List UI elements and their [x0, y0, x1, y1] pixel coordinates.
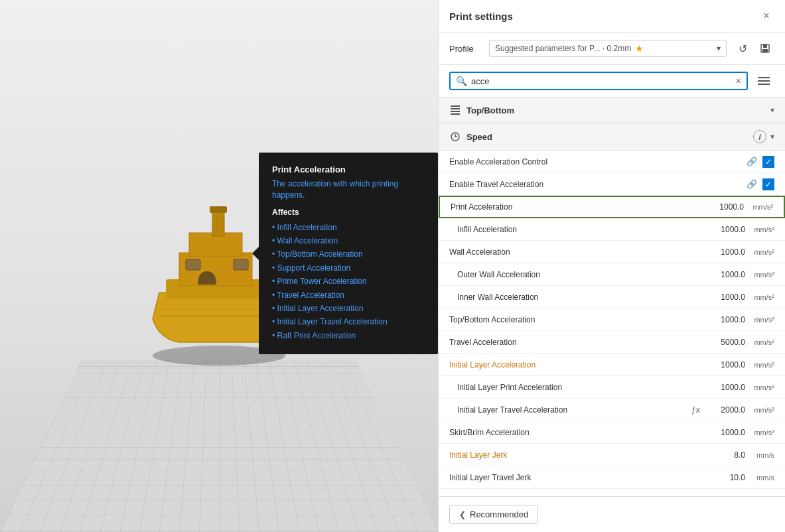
menu-button[interactable] [753, 70, 774, 92]
search-row: 🔍 × [439, 65, 785, 98]
tooltip-affects-label: Affects [272, 208, 425, 217]
settings-row-wall-acceleration[interactable]: Wall Acceleration1000.0mm/s² [439, 241, 785, 263]
tooltip-title: Print Acceleration [272, 165, 425, 174]
formula-icon[interactable]: ƒx [691, 405, 700, 415]
svg-rect-5 [210, 206, 227, 213]
row-value: 1000.0 [705, 270, 745, 279]
profile-actions: ↺ [733, 39, 774, 58]
row-label: Inner Wall Acceleration [457, 293, 705, 302]
grid-floor [0, 360, 438, 532]
tooltip-affects-list: Infill AccelerationWall AccelerationTop/… [272, 221, 425, 343]
row-label: Skirt/Brim Acceleration [449, 428, 705, 437]
tooltip-affects-item: Wall Acceleration [272, 234, 425, 247]
hamburger-icon [758, 77, 770, 78]
settings-row-initial-layer-travel-acceleration[interactable]: Initial Layer Travel Accelerationƒx2000.… [439, 399, 785, 421]
row-value: 1000.0 [705, 383, 745, 392]
link-icon[interactable]: 🔗 [747, 179, 757, 189]
svg-rect-7 [234, 259, 248, 270]
settings-row-infill-acceleration[interactable]: Infill Acceleration1000.0mm/s² [439, 218, 785, 241]
search-clear-button[interactable]: × [736, 76, 741, 86]
row-label: Print Acceleration [451, 202, 704, 212]
profile-selector[interactable]: Suggested parameters for P... · 0.2mm ★ … [489, 40, 727, 57]
link-icon[interactable]: 🔗 [747, 157, 757, 166]
tooltip-affects-item: Raft Print Acceleration [272, 329, 425, 342]
print-settings-panel: Print settings × Profile Suggested param… [438, 0, 785, 532]
info-icon[interactable]: i [753, 130, 766, 143]
settings-row-outer-wall-acceleration[interactable]: Outer Wall Acceleration1000.0mm/s² [439, 263, 785, 286]
settings-row-initial-layer-jerk[interactable]: Initial Layer Jerk8.0mm/s [439, 444, 785, 466]
settings-row-initial-layer-print-acceleration[interactable]: Initial Layer Print Acceleration1000.0mm… [439, 376, 785, 399]
tooltip-affects-item: Top/Bottom Acceleration [272, 247, 425, 261]
search-box: 🔍 × [449, 72, 748, 90]
reset-profile-button[interactable]: ↺ [733, 39, 752, 58]
save-profile-button[interactable] [756, 39, 774, 58]
profile-star: ★ [635, 43, 644, 54]
row-label: Top/Bottom Acceleration [449, 315, 705, 324]
checkbox-enable-travel-acceleration[interactable] [762, 178, 774, 190]
profile-value: Suggested parameters for P... · 0.2mm [495, 44, 631, 53]
top-bottom-icon [449, 104, 461, 116]
settings-row-initial-layer-travel-jerk[interactable]: Initial Layer Travel Jerk10.0mm/s [439, 466, 785, 489]
panel-title: Print settings [449, 11, 513, 22]
recommended-label: Recommended [470, 509, 528, 519]
search-input[interactable] [471, 76, 732, 86]
section-speed[interactable]: Speed i ▾ [439, 123, 785, 151]
settings-row-print-acceleration[interactable]: Print Acceleration1000.0mm/s² [439, 196, 785, 218]
svg-rect-12 [762, 49, 768, 52]
chevron-left-icon: ❮ [459, 510, 466, 519]
row-value: 1000.0 [705, 315, 745, 324]
chevron-down-icon: ▾ [717, 44, 721, 53]
row-unit: mm/s² [748, 271, 774, 279]
row-label: Initial Layer Travel Jerk [449, 473, 705, 482]
svg-rect-4 [212, 210, 224, 236]
hamburger-icon [758, 80, 770, 82]
row-unit: mm/s [748, 474, 774, 482]
svg-rect-14 [451, 108, 460, 109]
settings-row-enable-travel-acceleration[interactable]: Enable Travel Acceleration🔗 [439, 173, 785, 196]
svg-rect-11 [763, 44, 767, 48]
row-label: Initial Layer Acceleration [449, 360, 705, 369]
close-button[interactable]: × [758, 8, 774, 24]
row-value: 1000.0 [705, 293, 745, 302]
recommended-button[interactable]: ❮ Recommended [449, 505, 538, 524]
row-label: Wall Acceleration [449, 247, 705, 257]
settings-row-initial-layer-acceleration[interactable]: Initial Layer Acceleration1000.0mm/s² [439, 354, 785, 376]
chevron-icon: ▾ [770, 105, 774, 115]
settings-row-inner-wall-acceleration[interactable]: Inner Wall Acceleration1000.0mm/s² [439, 286, 785, 308]
chevron-icon: ▾ [770, 132, 774, 141]
row-value: 10.0 [705, 473, 745, 482]
row-unit: mm/s² [748, 406, 774, 414]
settings-row-skirt-brim-acceleration[interactable]: Skirt/Brim Acceleration1000.0mm/s² [439, 421, 785, 444]
settings-row-top-bottom-acceleration[interactable]: Top/Bottom Acceleration1000.0mm/s² [439, 308, 785, 331]
tooltip-box: Print Acceleration The acceleration with… [259, 153, 438, 354]
settings-content: Top/Bottom ▾ Speed i ▾ Enable Accelerati… [439, 98, 785, 496]
row-label: Travel Acceleration [449, 338, 705, 347]
tooltip-affects-item: Infill Acceleration [272, 221, 425, 234]
row-value: 1000.0 [704, 202, 744, 212]
settings-rows: Enable Acceleration Control🔗Enable Trave… [439, 151, 785, 489]
row-unit: mm/s² [747, 203, 773, 211]
profile-label: Profile [449, 44, 482, 54]
row-unit: mm/s [748, 451, 774, 459]
row-label: Initial Layer Jerk [449, 450, 705, 460]
svg-rect-6 [186, 259, 200, 270]
svg-rect-15 [451, 111, 460, 112]
tooltip-affects-item: Travel Acceleration [272, 289, 425, 302]
section-title-speed: Speed [466, 132, 753, 142]
checkbox-enable-acceleration-control[interactable] [762, 156, 774, 168]
row-unit: mm/s² [748, 248, 774, 256]
settings-row-travel-acceleration[interactable]: Travel Acceleration5000.0mm/s² [439, 331, 785, 354]
svg-rect-16 [451, 113, 460, 115]
row-value: 1000.0 [705, 225, 745, 234]
svg-rect-13 [451, 105, 460, 107]
row-unit: mm/s² [748, 361, 774, 369]
row-unit: mm/s² [748, 429, 774, 436]
row-label: Initial Layer Print Acceleration [457, 383, 705, 392]
row-unit: mm/s² [748, 383, 774, 391]
row-label: Enable Travel Acceleration [449, 180, 747, 189]
tooltip-affects-item: Prime Tower Acceleration [272, 275, 425, 288]
section-top-bottom[interactable]: Top/Bottom ▾ [439, 98, 785, 123]
settings-row-enable-acceleration-control[interactable]: Enable Acceleration Control🔗 [439, 151, 785, 173]
row-unit: mm/s² [748, 316, 774, 324]
3d-viewport[interactable]: Print Acceleration The acceleration with… [0, 0, 438, 532]
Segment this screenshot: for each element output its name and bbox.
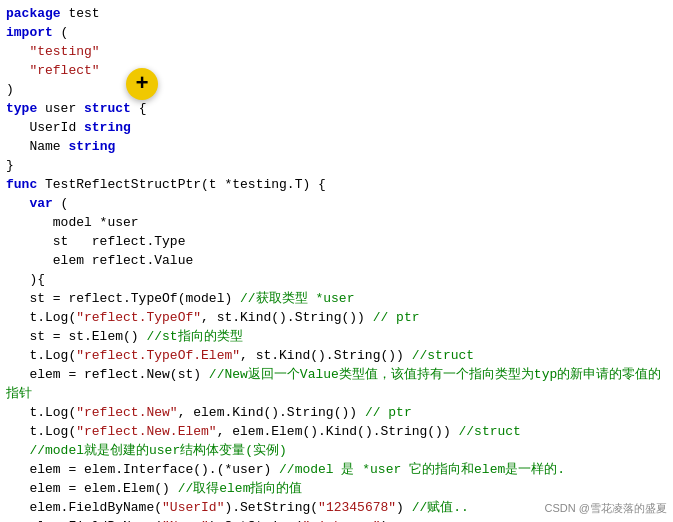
code-line-2: import ( (6, 23, 667, 42)
code-line-9: } (6, 156, 667, 175)
code-line-18: st = st.Elem() //st指向的类型 (6, 327, 667, 346)
code-line-17: t.Log("reflect.TypeOf", st.Kind().String… (6, 308, 667, 327)
code-line-23: //model就是创建的user结构体变量(实例) (6, 441, 667, 460)
code-line-11: var ( (6, 194, 667, 213)
code-line-27: elem.FieldByName("Name").SetString("nick… (6, 517, 667, 522)
code-line-6: type user struct { (6, 99, 667, 118)
plus-bubble-button[interactable]: + (126, 68, 158, 100)
code-line-8: Name string (6, 137, 667, 156)
code-editor: package test import ( "testing" "reflect… (0, 0, 673, 522)
code-line-5: ) (6, 80, 667, 99)
code-line-4: "reflect" (6, 61, 667, 80)
code-line-15: ){ (6, 270, 667, 289)
code-line-3: "testing" (6, 42, 667, 61)
code-line-12: model *user (6, 213, 667, 232)
code-line-7: UserId string (6, 118, 667, 137)
code-line-25: elem = elem.Elem() //取得elem指向的值 (6, 479, 667, 498)
code-line-13: st reflect.Type (6, 232, 667, 251)
code-line-22: t.Log("reflect.New.Elem", elem.Elem().Ki… (6, 422, 667, 441)
code-line-16: st = reflect.TypeOf(model) //获取类型 *user (6, 289, 667, 308)
code-line-24: elem = elem.Interface().(*user) //model … (6, 460, 667, 479)
code-line-20: elem = reflect.New(st) //New返回一个Value类型值… (6, 365, 667, 403)
code-line-14: elem reflect.Value (6, 251, 667, 270)
code-line-1: package test (6, 4, 667, 23)
code-line-19: t.Log("reflect.TypeOf.Elem", st.Kind().S… (6, 346, 667, 365)
code-line-10: func TestReflectStructPtr(t *testing.T) … (6, 175, 667, 194)
watermark: CSDN @雪花凌落的盛夏 (545, 501, 667, 516)
code-line-21: t.Log("reflect.New", elem.Kind().String(… (6, 403, 667, 422)
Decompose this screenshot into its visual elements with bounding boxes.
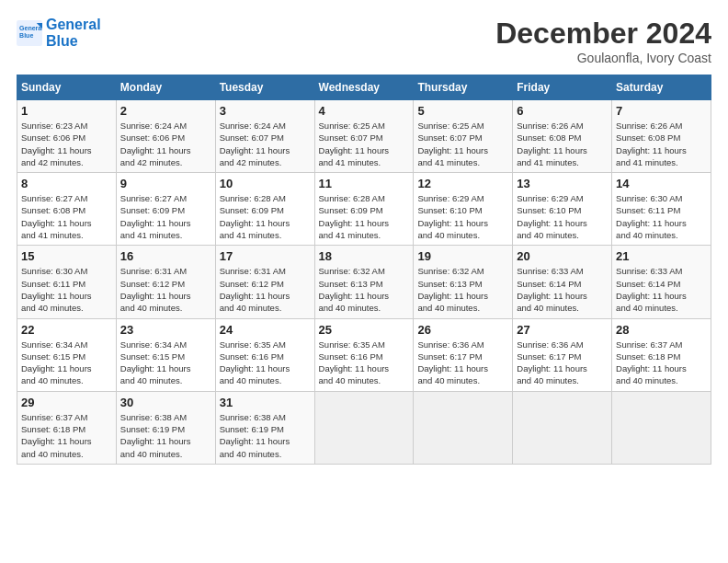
- day-info: Sunrise: 6:37 AM Sunset: 6:18 PM Dayligh…: [21, 411, 112, 460]
- calendar-cell: 1Sunrise: 6:23 AM Sunset: 6:06 PM Daylig…: [17, 100, 117, 173]
- calendar-cell: 25Sunrise: 6:35 AM Sunset: 6:16 PM Dayli…: [314, 318, 414, 391]
- calendar-cell: 18Sunrise: 6:32 AM Sunset: 6:13 PM Dayli…: [314, 246, 414, 318]
- header-cell-tuesday: Tuesday: [215, 75, 314, 100]
- calendar-cell: 12Sunrise: 6:29 AM Sunset: 6:10 PM Dayli…: [414, 173, 513, 246]
- day-info: Sunrise: 6:34 AM Sunset: 6:15 PM Dayligh…: [120, 339, 211, 387]
- day-info: Sunrise: 6:36 AM Sunset: 6:17 PM Dayligh…: [517, 339, 608, 387]
- calendar-cell: [513, 391, 612, 464]
- day-number: 13: [517, 177, 608, 190]
- calendar-cell: 3Sunrise: 6:24 AM Sunset: 6:07 PM Daylig…: [215, 100, 314, 173]
- day-number: 14: [616, 177, 707, 190]
- calendar-cell: 26Sunrise: 6:36 AM Sunset: 6:17 PM Dayli…: [414, 318, 513, 391]
- day-info: Sunrise: 6:26 AM Sunset: 6:08 PM Dayligh…: [616, 120, 707, 168]
- calendar-cell: 7Sunrise: 6:26 AM Sunset: 6:08 PM Daylig…: [612, 100, 711, 173]
- header-cell-wednesday: Wednesday: [314, 75, 414, 100]
- calendar-cell: 21Sunrise: 6:33 AM Sunset: 6:14 PM Dayli…: [612, 246, 711, 318]
- week-row-2: 8Sunrise: 6:27 AM Sunset: 6:08 PM Daylig…: [17, 173, 711, 246]
- calendar-cell: 13Sunrise: 6:29 AM Sunset: 6:10 PM Dayli…: [513, 173, 612, 246]
- logo: General Blue General Blue: [17, 17, 101, 49]
- day-number: 22: [21, 323, 112, 337]
- day-info: Sunrise: 6:25 AM Sunset: 6:07 PM Dayligh…: [319, 120, 410, 168]
- day-number: 24: [220, 323, 311, 337]
- logo-line1: General: [46, 17, 101, 32]
- day-number: 26: [417, 323, 508, 337]
- day-info: Sunrise: 6:24 AM Sunset: 6:07 PM Dayligh…: [220, 120, 311, 168]
- day-number: 21: [616, 249, 707, 263]
- day-number: 1: [21, 104, 112, 118]
- location-subtitle: Goulaonfla, Ivory Coast: [495, 51, 711, 65]
- week-row-4: 22Sunrise: 6:34 AM Sunset: 6:15 PM Dayli…: [17, 318, 711, 391]
- day-info: Sunrise: 6:28 AM Sunset: 6:09 PM Dayligh…: [319, 192, 410, 241]
- header-cell-monday: Monday: [116, 75, 215, 100]
- day-info: Sunrise: 6:36 AM Sunset: 6:17 PM Dayligh…: [417, 339, 508, 387]
- day-number: 19: [417, 249, 508, 263]
- calendar-cell: 29Sunrise: 6:37 AM Sunset: 6:18 PM Dayli…: [17, 391, 117, 464]
- day-info: Sunrise: 6:35 AM Sunset: 6:16 PM Dayligh…: [319, 339, 410, 387]
- day-number: 16: [120, 249, 211, 263]
- svg-text:Blue: Blue: [19, 32, 33, 39]
- day-info: Sunrise: 6:33 AM Sunset: 6:14 PM Dayligh…: [616, 265, 707, 314]
- day-number: 8: [21, 177, 112, 190]
- day-number: 20: [517, 249, 608, 263]
- day-info: Sunrise: 6:38 AM Sunset: 6:19 PM Dayligh…: [220, 411, 311, 460]
- day-number: 27: [517, 323, 608, 337]
- calendar-cell: 5Sunrise: 6:25 AM Sunset: 6:07 PM Daylig…: [414, 100, 513, 173]
- day-info: Sunrise: 6:30 AM Sunset: 6:11 PM Dayligh…: [21, 265, 112, 314]
- calendar-cell: 31Sunrise: 6:38 AM Sunset: 6:19 PM Dayli…: [215, 391, 314, 464]
- day-info: Sunrise: 6:32 AM Sunset: 6:13 PM Dayligh…: [417, 265, 508, 314]
- header-cell-saturday: Saturday: [612, 75, 711, 100]
- day-info: Sunrise: 6:32 AM Sunset: 6:13 PM Dayligh…: [319, 265, 410, 314]
- calendar-cell: [314, 391, 414, 464]
- day-number: 17: [220, 249, 311, 263]
- day-number: 15: [21, 249, 112, 263]
- calendar-cell: 8Sunrise: 6:27 AM Sunset: 6:08 PM Daylig…: [17, 173, 117, 246]
- day-number: 9: [120, 177, 211, 190]
- svg-text:General: General: [19, 24, 42, 30]
- day-number: 23: [120, 323, 211, 337]
- calendar-cell: 17Sunrise: 6:31 AM Sunset: 6:12 PM Dayli…: [215, 246, 314, 318]
- calendar-cell: 10Sunrise: 6:28 AM Sunset: 6:09 PM Dayli…: [215, 173, 314, 246]
- calendar-cell: [612, 391, 711, 464]
- day-info: Sunrise: 6:29 AM Sunset: 6:10 PM Dayligh…: [417, 192, 508, 241]
- logo-line2: Blue: [46, 33, 78, 49]
- logo-text: General Blue: [46, 17, 101, 49]
- calendar-cell: 19Sunrise: 6:32 AM Sunset: 6:13 PM Dayli…: [414, 246, 513, 318]
- day-info: Sunrise: 6:34 AM Sunset: 6:15 PM Dayligh…: [21, 339, 112, 387]
- day-number: 7: [616, 104, 707, 118]
- day-info: Sunrise: 6:33 AM Sunset: 6:14 PM Dayligh…: [517, 265, 608, 314]
- day-info: Sunrise: 6:31 AM Sunset: 6:12 PM Dayligh…: [120, 265, 211, 314]
- calendar-table: SundayMondayTuesdayWednesdayThursdayFrid…: [17, 75, 711, 465]
- calendar-cell: 14Sunrise: 6:30 AM Sunset: 6:11 PM Dayli…: [612, 173, 711, 246]
- logo-icon: General Blue: [17, 20, 42, 46]
- calendar-cell: 22Sunrise: 6:34 AM Sunset: 6:15 PM Dayli…: [17, 318, 117, 391]
- day-info: Sunrise: 6:26 AM Sunset: 6:08 PM Dayligh…: [517, 120, 608, 168]
- day-number: 4: [319, 104, 410, 118]
- day-info: Sunrise: 6:23 AM Sunset: 6:06 PM Dayligh…: [21, 120, 112, 168]
- calendar-cell: 6Sunrise: 6:26 AM Sunset: 6:08 PM Daylig…: [513, 100, 612, 173]
- day-info: Sunrise: 6:30 AM Sunset: 6:11 PM Dayligh…: [616, 192, 707, 241]
- calendar-cell: 16Sunrise: 6:31 AM Sunset: 6:12 PM Dayli…: [116, 246, 215, 318]
- day-number: 5: [417, 104, 508, 118]
- calendar-header-row: SundayMondayTuesdayWednesdayThursdayFrid…: [17, 75, 711, 100]
- day-number: 31: [220, 396, 311, 409]
- page-container: General Blue General Blue December 2024 …: [0, 0, 728, 474]
- day-info: Sunrise: 6:38 AM Sunset: 6:19 PM Dayligh…: [120, 411, 211, 460]
- calendar-body: 1Sunrise: 6:23 AM Sunset: 6:06 PM Daylig…: [17, 100, 711, 465]
- calendar-cell: 30Sunrise: 6:38 AM Sunset: 6:19 PM Dayli…: [116, 391, 215, 464]
- calendar-cell: 2Sunrise: 6:24 AM Sunset: 6:06 PM Daylig…: [116, 100, 215, 173]
- month-title: December 2024: [495, 17, 711, 51]
- day-info: Sunrise: 6:35 AM Sunset: 6:16 PM Dayligh…: [220, 339, 311, 387]
- day-number: 11: [319, 177, 410, 190]
- day-number: 2: [120, 104, 211, 118]
- week-row-3: 15Sunrise: 6:30 AM Sunset: 6:11 PM Dayli…: [17, 246, 711, 318]
- calendar-cell: 28Sunrise: 6:37 AM Sunset: 6:18 PM Dayli…: [612, 318, 711, 391]
- day-number: 30: [120, 396, 211, 409]
- day-number: 10: [220, 177, 311, 190]
- day-info: Sunrise: 6:25 AM Sunset: 6:07 PM Dayligh…: [417, 120, 508, 168]
- day-info: Sunrise: 6:31 AM Sunset: 6:12 PM Dayligh…: [220, 265, 311, 314]
- calendar-cell: 15Sunrise: 6:30 AM Sunset: 6:11 PM Dayli…: [17, 246, 117, 318]
- calendar-cell: 9Sunrise: 6:27 AM Sunset: 6:09 PM Daylig…: [116, 173, 215, 246]
- header-cell-thursday: Thursday: [414, 75, 513, 100]
- day-info: Sunrise: 6:27 AM Sunset: 6:09 PM Dayligh…: [120, 192, 211, 241]
- day-info: Sunrise: 6:24 AM Sunset: 6:06 PM Dayligh…: [120, 120, 211, 168]
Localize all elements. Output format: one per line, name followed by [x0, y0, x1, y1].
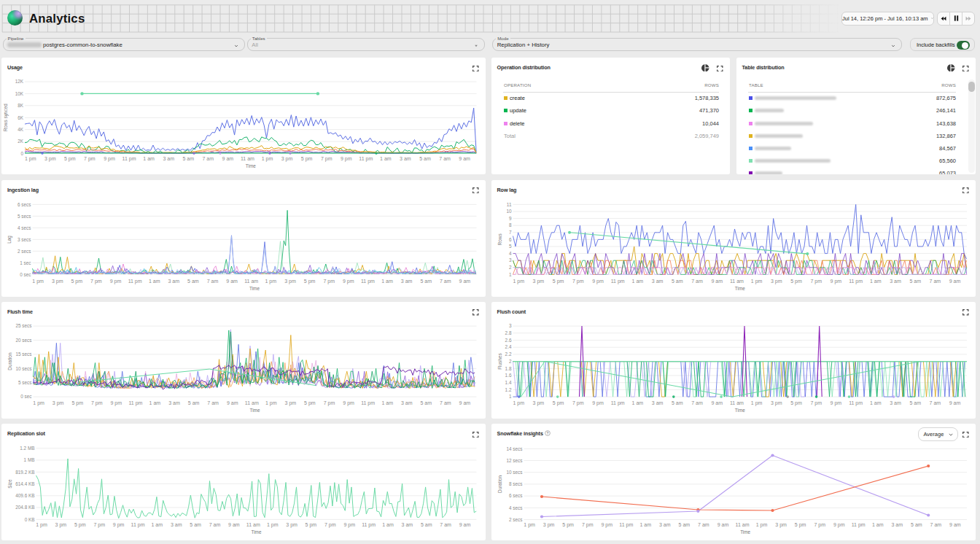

• • •

- **What needs to be done**: Would you give the number of lines of the data that include the string "with"? Nothing else is wanted.

- **Answer to the problem**: 3